New virus 'Marburg' registers 1st-ever case in Guinea

TEHRAN, Aug. 10 (MNA) – Guinea has confirmed its first-ever case of the "Marburg virus".

The virus causes heavy hemorrhagic fever, and a World Health Organization (WHO) team is already working on the ground, WHO said on Monday.

Last week, the African country's health ministry announced that a suspected case had been confirmed on its territory, Sputnik reported.

"Health authorities in Guinea today confirmed a case of Marburg virus disease in the southern Gueckedou prefecture. This is the first time Marburg, a highly infectious disease that causes hemorrhagic fever, has been identified in the country, and in West Africa," the WHO Regional Office for Africa said in a statement.
The first confirmed patient has passed away from the disease and an effort is underway to locate people who were in contact with him. The country's health authorities are starting a campaign to raise awareness and mobilize public support to stem a potential outbreak.

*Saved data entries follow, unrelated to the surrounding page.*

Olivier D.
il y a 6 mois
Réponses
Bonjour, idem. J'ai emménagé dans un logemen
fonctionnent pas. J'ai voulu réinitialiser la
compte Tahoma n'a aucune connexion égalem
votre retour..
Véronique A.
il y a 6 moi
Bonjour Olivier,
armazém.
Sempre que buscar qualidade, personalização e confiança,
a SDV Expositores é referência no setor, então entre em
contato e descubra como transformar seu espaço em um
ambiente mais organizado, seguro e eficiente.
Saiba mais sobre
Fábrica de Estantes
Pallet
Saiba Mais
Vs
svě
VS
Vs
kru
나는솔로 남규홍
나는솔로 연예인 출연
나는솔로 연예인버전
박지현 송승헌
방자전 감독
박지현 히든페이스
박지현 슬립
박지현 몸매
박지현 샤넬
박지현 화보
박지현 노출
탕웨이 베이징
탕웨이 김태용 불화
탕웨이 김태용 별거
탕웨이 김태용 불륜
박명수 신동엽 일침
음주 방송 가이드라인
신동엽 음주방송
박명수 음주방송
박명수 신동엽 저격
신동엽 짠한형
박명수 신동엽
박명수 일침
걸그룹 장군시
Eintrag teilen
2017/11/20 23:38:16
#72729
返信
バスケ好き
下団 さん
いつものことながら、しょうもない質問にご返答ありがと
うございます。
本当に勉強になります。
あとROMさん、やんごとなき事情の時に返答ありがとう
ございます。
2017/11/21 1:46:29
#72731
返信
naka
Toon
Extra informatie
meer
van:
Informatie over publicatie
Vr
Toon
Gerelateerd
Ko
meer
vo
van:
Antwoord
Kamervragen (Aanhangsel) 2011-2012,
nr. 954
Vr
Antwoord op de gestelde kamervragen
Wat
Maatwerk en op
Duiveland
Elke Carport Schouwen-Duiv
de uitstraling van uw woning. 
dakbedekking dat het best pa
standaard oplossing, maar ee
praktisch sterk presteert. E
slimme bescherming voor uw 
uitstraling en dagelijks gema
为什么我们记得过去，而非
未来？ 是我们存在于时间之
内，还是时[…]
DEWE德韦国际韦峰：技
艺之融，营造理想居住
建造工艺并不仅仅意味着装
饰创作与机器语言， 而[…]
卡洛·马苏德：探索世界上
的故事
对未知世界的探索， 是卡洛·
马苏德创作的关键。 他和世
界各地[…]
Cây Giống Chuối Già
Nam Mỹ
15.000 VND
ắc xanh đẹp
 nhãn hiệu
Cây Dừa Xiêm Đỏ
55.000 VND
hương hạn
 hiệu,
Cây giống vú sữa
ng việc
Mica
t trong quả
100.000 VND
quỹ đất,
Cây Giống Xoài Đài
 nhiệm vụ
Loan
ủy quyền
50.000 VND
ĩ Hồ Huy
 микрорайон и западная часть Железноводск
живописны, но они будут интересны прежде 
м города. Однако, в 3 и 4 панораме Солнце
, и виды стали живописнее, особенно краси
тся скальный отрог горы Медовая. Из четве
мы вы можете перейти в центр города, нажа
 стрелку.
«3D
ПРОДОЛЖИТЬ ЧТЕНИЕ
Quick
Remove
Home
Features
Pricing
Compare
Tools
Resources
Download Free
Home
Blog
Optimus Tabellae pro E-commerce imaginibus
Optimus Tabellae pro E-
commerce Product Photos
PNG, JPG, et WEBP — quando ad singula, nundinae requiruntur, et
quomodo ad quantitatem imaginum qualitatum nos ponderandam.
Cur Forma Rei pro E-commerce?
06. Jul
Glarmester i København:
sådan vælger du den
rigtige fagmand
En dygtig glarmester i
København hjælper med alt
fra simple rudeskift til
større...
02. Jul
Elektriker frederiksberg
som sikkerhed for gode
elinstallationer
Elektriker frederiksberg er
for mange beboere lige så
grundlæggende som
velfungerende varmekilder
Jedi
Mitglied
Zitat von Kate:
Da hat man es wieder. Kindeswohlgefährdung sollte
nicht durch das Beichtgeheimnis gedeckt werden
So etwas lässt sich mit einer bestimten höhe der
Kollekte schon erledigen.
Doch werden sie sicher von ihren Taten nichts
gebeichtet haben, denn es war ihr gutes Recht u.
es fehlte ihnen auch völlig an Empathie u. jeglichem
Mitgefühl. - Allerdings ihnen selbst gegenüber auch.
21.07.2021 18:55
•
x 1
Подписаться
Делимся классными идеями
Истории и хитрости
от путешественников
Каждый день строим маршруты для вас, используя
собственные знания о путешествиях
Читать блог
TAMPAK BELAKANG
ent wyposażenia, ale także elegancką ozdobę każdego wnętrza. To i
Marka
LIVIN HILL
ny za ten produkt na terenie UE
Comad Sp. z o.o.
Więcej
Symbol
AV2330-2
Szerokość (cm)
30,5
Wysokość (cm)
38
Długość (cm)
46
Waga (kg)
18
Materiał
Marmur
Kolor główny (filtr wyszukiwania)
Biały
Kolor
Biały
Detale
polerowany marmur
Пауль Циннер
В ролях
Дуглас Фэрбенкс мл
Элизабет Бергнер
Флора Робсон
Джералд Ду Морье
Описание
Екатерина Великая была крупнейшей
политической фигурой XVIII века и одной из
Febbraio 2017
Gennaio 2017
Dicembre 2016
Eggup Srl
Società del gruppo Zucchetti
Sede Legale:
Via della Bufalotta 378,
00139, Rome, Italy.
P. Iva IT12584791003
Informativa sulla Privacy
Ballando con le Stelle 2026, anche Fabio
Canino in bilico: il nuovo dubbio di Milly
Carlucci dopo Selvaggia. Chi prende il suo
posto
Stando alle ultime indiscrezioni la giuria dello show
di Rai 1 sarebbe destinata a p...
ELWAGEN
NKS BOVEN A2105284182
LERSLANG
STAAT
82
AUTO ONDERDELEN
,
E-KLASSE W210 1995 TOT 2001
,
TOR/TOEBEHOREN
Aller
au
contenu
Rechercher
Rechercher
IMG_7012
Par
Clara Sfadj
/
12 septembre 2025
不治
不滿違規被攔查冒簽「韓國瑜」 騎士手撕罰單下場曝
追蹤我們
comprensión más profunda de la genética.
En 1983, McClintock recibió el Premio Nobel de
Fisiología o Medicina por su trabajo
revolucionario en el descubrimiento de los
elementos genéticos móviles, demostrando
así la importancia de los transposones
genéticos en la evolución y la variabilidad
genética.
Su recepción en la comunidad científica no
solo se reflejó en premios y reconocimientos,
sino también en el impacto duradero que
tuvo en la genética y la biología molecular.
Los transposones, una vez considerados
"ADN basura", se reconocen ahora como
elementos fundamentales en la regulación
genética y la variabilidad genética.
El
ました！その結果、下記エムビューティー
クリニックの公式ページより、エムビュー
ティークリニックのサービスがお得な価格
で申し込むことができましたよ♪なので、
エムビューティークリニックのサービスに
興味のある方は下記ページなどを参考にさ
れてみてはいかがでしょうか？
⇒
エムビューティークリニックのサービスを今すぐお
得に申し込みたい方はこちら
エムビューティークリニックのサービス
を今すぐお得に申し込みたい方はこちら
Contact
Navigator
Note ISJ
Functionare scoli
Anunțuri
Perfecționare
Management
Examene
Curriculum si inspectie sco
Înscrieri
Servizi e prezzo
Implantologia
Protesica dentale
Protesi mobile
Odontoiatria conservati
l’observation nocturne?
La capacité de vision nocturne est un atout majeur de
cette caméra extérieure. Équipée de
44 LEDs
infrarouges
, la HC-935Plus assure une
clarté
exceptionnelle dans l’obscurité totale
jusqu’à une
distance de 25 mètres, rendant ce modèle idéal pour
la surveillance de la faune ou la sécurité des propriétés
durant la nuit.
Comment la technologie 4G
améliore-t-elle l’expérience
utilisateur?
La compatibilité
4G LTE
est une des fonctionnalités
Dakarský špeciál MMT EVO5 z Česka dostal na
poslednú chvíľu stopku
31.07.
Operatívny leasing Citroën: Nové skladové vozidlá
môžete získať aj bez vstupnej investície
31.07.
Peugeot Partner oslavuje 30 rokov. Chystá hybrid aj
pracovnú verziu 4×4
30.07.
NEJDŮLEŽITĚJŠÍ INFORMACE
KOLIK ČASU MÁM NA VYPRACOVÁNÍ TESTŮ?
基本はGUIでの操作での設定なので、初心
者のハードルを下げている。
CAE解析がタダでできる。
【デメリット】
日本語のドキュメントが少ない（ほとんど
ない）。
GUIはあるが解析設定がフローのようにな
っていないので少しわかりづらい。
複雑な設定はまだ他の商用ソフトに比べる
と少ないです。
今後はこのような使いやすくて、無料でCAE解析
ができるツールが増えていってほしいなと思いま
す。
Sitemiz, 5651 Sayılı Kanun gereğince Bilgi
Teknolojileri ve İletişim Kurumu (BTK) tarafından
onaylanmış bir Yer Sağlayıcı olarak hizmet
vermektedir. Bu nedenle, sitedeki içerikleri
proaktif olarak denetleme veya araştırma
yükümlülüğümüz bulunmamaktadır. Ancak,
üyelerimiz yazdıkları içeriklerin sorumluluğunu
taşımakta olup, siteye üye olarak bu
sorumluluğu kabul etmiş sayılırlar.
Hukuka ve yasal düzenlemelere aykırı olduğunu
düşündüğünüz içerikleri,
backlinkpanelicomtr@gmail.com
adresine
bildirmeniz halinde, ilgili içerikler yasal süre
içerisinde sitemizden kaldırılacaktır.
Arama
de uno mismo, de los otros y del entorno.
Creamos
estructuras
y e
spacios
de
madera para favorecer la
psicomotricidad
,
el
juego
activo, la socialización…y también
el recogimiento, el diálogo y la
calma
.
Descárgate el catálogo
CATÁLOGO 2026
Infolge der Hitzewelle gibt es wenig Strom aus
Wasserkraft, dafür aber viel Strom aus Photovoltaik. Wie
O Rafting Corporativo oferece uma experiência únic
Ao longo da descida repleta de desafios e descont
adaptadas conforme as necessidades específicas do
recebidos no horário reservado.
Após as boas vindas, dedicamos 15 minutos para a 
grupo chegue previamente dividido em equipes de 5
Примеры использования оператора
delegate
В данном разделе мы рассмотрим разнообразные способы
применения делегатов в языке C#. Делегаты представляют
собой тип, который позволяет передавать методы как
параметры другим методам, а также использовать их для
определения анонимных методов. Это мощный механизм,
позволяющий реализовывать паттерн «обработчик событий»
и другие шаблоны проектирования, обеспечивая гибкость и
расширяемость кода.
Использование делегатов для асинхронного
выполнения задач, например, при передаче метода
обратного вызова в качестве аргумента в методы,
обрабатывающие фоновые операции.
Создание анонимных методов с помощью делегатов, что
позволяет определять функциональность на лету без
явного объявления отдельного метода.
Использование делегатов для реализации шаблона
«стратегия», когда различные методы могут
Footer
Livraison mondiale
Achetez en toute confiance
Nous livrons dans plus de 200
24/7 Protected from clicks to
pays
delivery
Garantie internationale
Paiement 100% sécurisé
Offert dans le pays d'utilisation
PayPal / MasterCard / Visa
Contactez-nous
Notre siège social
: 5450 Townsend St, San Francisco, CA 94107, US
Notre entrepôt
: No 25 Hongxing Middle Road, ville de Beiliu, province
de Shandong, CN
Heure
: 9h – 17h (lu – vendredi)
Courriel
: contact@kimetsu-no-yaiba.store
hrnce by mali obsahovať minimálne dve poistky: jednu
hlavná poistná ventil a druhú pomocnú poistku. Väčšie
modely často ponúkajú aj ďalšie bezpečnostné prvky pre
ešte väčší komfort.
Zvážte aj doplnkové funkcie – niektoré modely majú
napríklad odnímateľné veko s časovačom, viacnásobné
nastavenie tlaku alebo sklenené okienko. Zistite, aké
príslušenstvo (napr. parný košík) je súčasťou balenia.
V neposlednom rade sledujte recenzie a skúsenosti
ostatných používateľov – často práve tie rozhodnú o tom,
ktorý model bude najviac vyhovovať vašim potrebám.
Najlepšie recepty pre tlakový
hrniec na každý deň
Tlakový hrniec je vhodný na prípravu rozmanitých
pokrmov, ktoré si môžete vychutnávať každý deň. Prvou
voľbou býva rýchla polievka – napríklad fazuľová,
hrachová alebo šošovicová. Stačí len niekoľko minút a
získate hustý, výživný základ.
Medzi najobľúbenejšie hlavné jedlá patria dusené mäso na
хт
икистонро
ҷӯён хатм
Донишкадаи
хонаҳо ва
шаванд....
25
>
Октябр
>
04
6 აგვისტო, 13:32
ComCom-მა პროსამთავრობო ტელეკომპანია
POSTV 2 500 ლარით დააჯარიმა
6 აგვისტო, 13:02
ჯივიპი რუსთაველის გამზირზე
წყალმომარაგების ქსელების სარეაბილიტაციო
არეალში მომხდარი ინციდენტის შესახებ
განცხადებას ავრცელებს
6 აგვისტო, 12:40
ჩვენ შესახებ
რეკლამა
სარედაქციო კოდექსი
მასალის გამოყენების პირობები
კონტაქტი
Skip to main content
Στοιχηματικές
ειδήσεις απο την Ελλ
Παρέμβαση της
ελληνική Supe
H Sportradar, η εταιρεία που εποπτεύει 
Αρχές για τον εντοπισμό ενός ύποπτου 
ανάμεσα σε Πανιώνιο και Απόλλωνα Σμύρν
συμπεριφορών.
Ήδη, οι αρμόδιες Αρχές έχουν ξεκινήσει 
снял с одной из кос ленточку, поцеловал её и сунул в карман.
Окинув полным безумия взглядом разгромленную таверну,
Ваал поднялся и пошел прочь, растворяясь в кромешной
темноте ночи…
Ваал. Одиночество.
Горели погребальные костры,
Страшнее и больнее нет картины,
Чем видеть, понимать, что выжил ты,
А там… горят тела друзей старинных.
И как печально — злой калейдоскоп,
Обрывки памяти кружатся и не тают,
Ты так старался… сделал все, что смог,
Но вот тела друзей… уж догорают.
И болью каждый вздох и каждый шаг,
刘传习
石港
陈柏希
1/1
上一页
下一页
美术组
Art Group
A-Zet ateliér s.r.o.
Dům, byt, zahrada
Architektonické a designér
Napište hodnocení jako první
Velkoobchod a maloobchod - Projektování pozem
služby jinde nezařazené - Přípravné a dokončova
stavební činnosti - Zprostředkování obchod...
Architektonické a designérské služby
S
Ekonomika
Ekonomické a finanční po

"An initial team of 10 WHO experts, including epidemiologists and socio-anthropologists, is on the ground helping to investigate the case and supporting the national health authorities to swiftly step up emergency response, including risk assessment, disease surveillance, community mobilization, testing, clinical care, infection prevention as well as logistical support,"  the organization added.
The Marburg hemorrhagic fever, which is very close to Ebola, is a highly lethal disease that has no specific treatment. Egyptian fruit bats are believed to be natural carriers of the virus, which can be transmitted to people as well as from human to human.

The virus is named after the German city of Marburg, whose laboratory saw the first recorded outbreak in 1967 when some of its employees caught the disease after contact with infected grivet monkeys.